Homemade Vanilla Pudding

Patricia @ ButterYum

Forget instant pudding mixes, homemade vanilla pudding is way better, and it’s super easy to make. Prepare yourself for oohs and aahs when you serve it. Also, you’ll have a few leftover egg whites which you can use to make yummy Vanilla Bean Meringues another day. It’s a win-win!


Items used to make this recipe:

(affiliate links)


Homemade Vanilla Pudding

makes six 1/2-cup servings

Printable Recipe

Ingredients

  • 3 cups whole milk

  • 3 large egg yolks

  • 1/2 cup granulated sugar

  • 3 tablespoons cornstarch

  • 1/4 teaspoon salt

  • 3 tablespoons unsalted butter, room temperature (see notes below)

  • 1 tablespoon pure vanilla extract (or pure vanilla bean paste)

Directions

  1. In a heavy bottomed 3-qt saucepan over medium-high heat, whisk together the milk, egg yolks, sugar, cornstarch, and salt until well combined.

  2. Switch to a wooden spoon (one with a flat edge works well) and stir the mixture continually until it begins to thicken; continue cooking for 1 additional minute, again, stirring continually.

  3. Remove from heat and stir in butter and pure vanilla extract (or paste).

  4. Pour mixture through a mesh sieve (not completely necessary, but will result in a silky smooth pudding).
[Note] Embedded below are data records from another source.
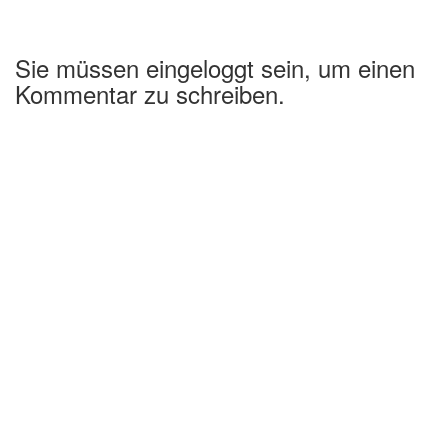
Sie müssen eingeloggt sein, um einen
Kommentar zu schreiben.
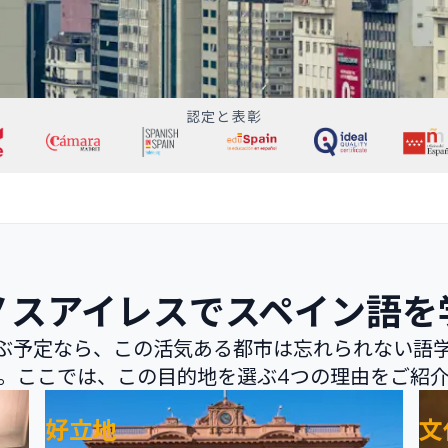
認定と表彰
ノスアイレスでスペイン語を
ぶ予定なら、この活気ある都市は忘れられない語
。ここでは、この目的地を選ぶ4つの理由をご紹
好立地
文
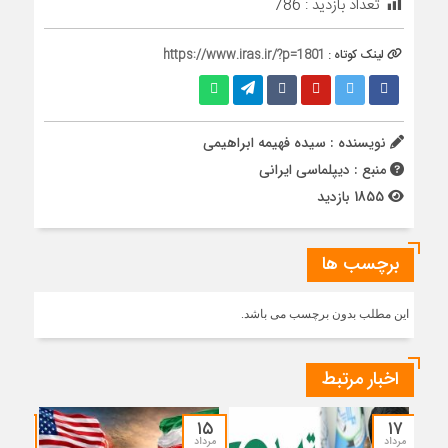
تعداد بازدید :
786
لینک کوتاه :
https://www.iras.ir/?p=1801
نویسنده : سیده فهیمه ابراهیمی
منبع : دیپلماسی ایرانی
1855 بازدید
برچسب ها
این مطلب بدون برچسب می باشد.
اخبار مرتبط
۱۴
۱۵
۱۷
مرداد
مرداد
مرداد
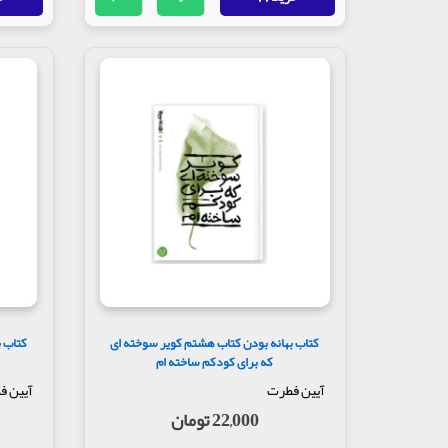
کتاب بهانه بودن کتاب هشتم کویر سوخته ای
کتاب ب
که برای کودکم ساخته ام
آیین فطرت
آیین ف
22,000 تومان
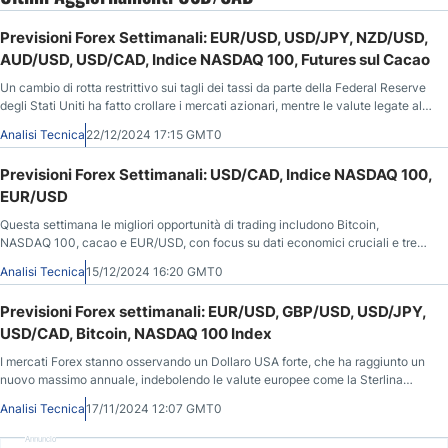
Previsioni Forex Settimanali: EUR/USD, USD/JPY, NZD/USD,
AUD/USD, USD/CAD, Indice NASDAQ 100, Futures sul Cacao
Un cambio di rotta restrittivo sui tagli dei tassi da parte della Federal Reserve
degli Stati Uniti ha fatto crollare i mercati azionari, mentre le valute legate alle
materie prime hanno subito un forte impatto nel mercato Forex.
Analisi Tecnica
22/12/2024 17:15 GMT0
Previsioni Forex Settimanali: USD/CAD, Indice NASDAQ 100,
EUR/USD
Questa settimana le migliori opportunità di trading includono Bitcoin,
NASDAQ 100, cacao e EUR/USD, con focus su dati economici cruciali e trend
di mercato.
Analisi Tecnica
15/12/2024 16:20 GMT0
Previsioni Forex settimanali: EUR/USD, GBP/USD, USD/JPY,
USD/CAD, Bitcoin, NASDAQ 100 Index
I mercati Forex stanno osservando un Dollaro USA forte, che ha raggiunto un
nuovo massimo annuale, indebolendo le valute europee come la Sterlina
Britannica e l’Euro, mentre Bitcoin sale e le azioni crollano.
Analisi Tecnica
17/11/2024 12:07 GMT0
Annuncio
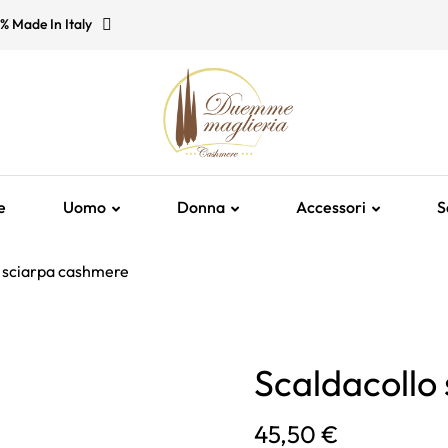
% Made In Italy
e
Uomo
Donna
Accessori
S
o sciarpa cashmere
Scaldacollo
45,50 €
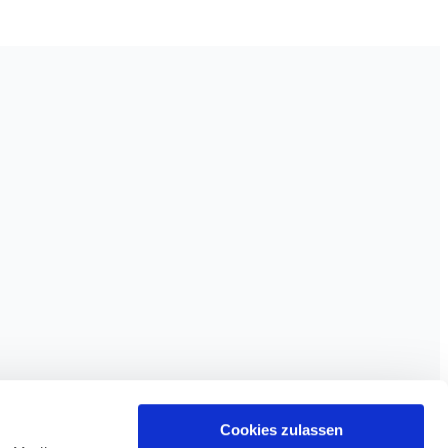
Cookies zulassen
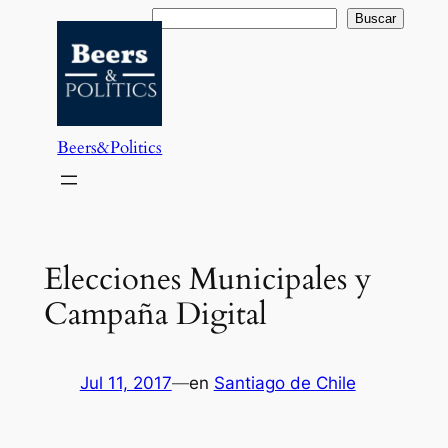
Saltar
Buscar
Buscar
al
contenido
Beers&Politics
Elecciones Municipales y
Campaña Digital
Jul 11, 2017
—
en
Santiago de Chile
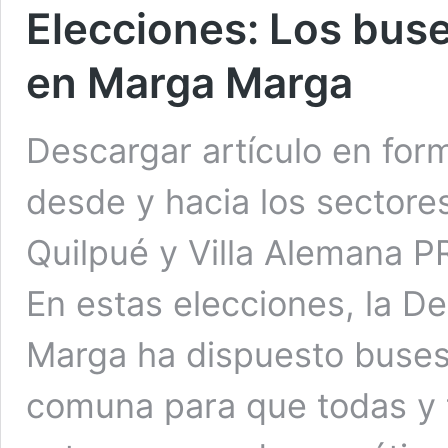
Elecciones: Los buse
en Marga Marga
Descargar artículo en for
desde y hacia los sectore
Quilpué y Villa Alemana
En estas elecciones, la De
Marga ha dispuesto buses
comuna para que todas y 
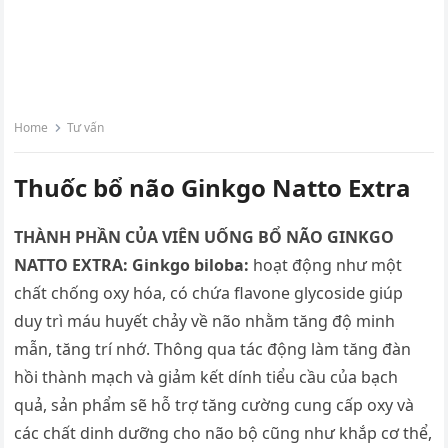
Home
Tư vấn
Thuốc bổ não Ginkgo Natto Extra
THÀNH PHẦN CỦA VIÊN UỐNG BỔ NÃO GINKGO
NATTO EXTRA:
Ginkgo biloba:
hoạt động như một
chất chống oxy hóa, có chứa flavone glycoside giúp
duy trì máu huyết chảy về não nhằm tăng độ minh
mẫn, tăng trí nhớ. Thông qua tác động làm tăng đàn
hồi thành mạch và giảm kết dính tiểu cầu của bạch
quả, sản phẩm sẽ hỗ trợ tăng cường cung cấp oxy và
các chất dinh dưỡng cho não bộ cũng như khắp cơ thể,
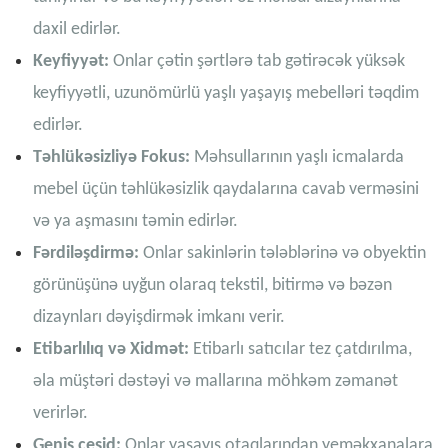
daxil edirlər.
Keyfiyyət:
Onlar çətin şərtlərə tab gətirəcək yüksək
keyfiyyətli, uzunömürlü yaşlı yaşayış mebelləri təqdim
edirlər.
Təhlükəsizliyə Fokus:
Məhsullarının yaşlı icmalarda
mebel üçün təhlükəsizlik qaydalarına cavab verməsini
və ya aşmasını təmin edirlər.
Fərdiləşdirmə:
Onlar sakinlərin tələblərinə və obyektin
görünüşünə uyğun olaraq tekstil, bitirmə və bəzən
dizaynları dəyişdirmək imkanı verir.
Etibarlılıq və Xidmət:
Etibarlı satıcılar tez çatdırılma,
əla müştəri dəstəyi və mallarına möhkəm zəmanət
verirlər.
Geniş çeşid:
Onlar yaşayış otaqlarından yeməkxanalara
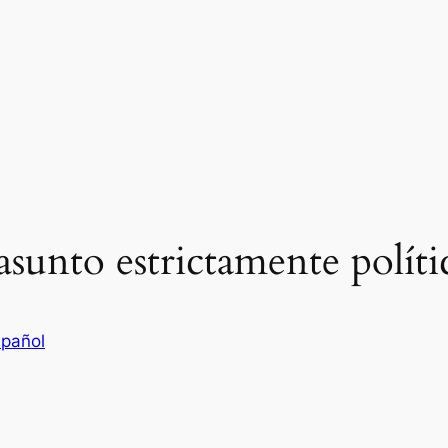
asunto estrictamente políti
pañol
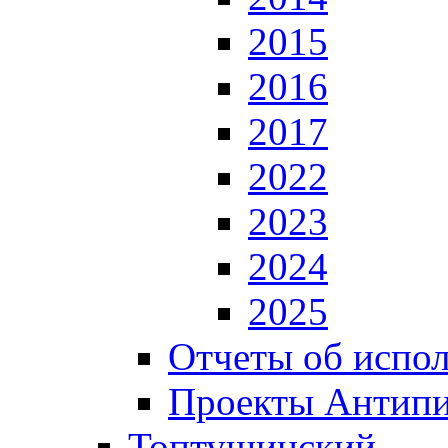
2015
2016
2017
2022
2023
2024
2025
Отчеты об испол
Проекты Антип
Топтушинский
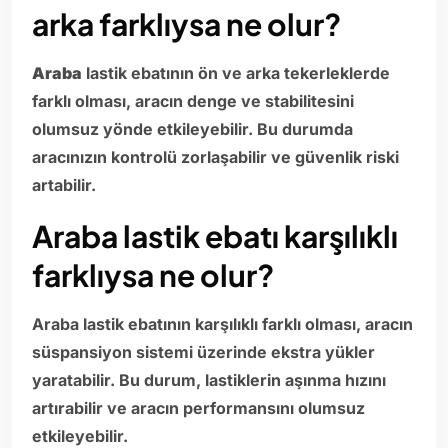
arka farklıysa ne olur?
Araba
lastik ebatının ön ve arka tekerleklerde
farklı olması, aracın denge ve stabilitesini
olumsuz yönde etkileyebilir. Bu durumda
aracınızın kontrolü zorlaşabilir ve güvenlik riski
artabilir.
Araba lastik ebatı karşılıklı
farklıysa ne olur?
Araba lastik ebatının karşılıklı farklı olması, aracın
süspansiyon sistemi üzerinde ekstra yükler
yaratabilir. Bu durum, lastiklerin aşınma hızını
artırabilir ve aracın performansını olumsuz
etkileyebilir.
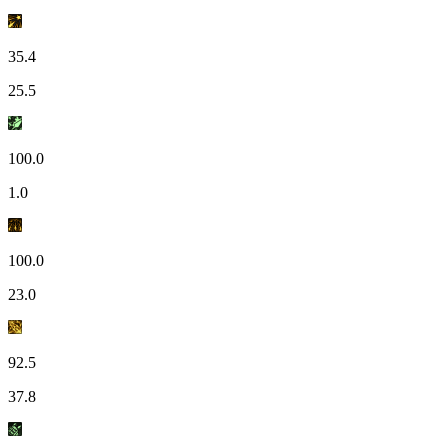
35.4
25.5
100.0
1.0
100.0
23.0
92.5
37.8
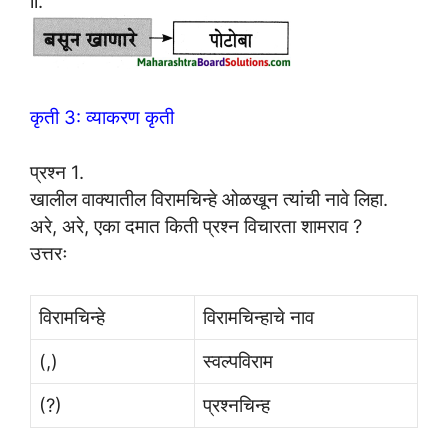
ii.
कृती 3: व्याकरण कृती
प्रश्न 1.
खालील वाक्यातील विरामचिन्हे ओळखून त्यांची नावे लिहा.
अरे, अरे, एका दमात किती प्रश्न विचारता शामराव ?
उत्तरः
विरामचिन्हे
विरामचिन्हाचे नाव
(,)
स्वल्पविराम
(?)
प्रश्नचिन्ह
  5. Pour pudding into serving dishes and place plastic wrap directly on the surface of the pudding to prevent a skin from forming; chill for at least an hour. Garnish with berries if desired.

Notes

  • Recipe can be made up to 3 days in advance.

  • If you use salted butter, omit the additional salt in the recipe.

  • The leftover egg whites can be used to make half a recipe of these Vanilla Bean Meringues. Alternatively, you can freeze the egg whites and whip them up another day.